*Task to complete*
Write an exact copy of the entries below that leaves out all pictures.
START Given records
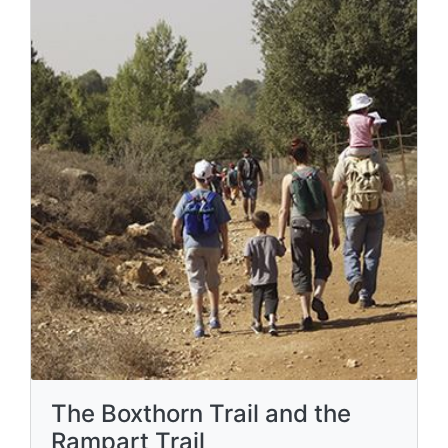
The Boxthorn Trail and the
Rampart Trail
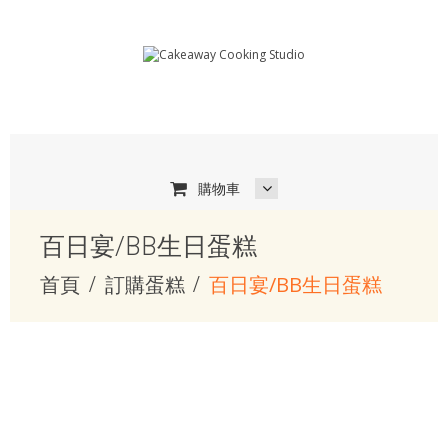
購物車
百日宴/BB生日蛋糕
首頁
訂購蛋糕
百日宴/BB生日蛋糕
END Given records
*Response area*
The Boxthorn Trail and the
Rampart Trail
購物車
百日宴/BB生日蛋糕
首頁
訂購蛋糕
百日宴/BB生日蛋糕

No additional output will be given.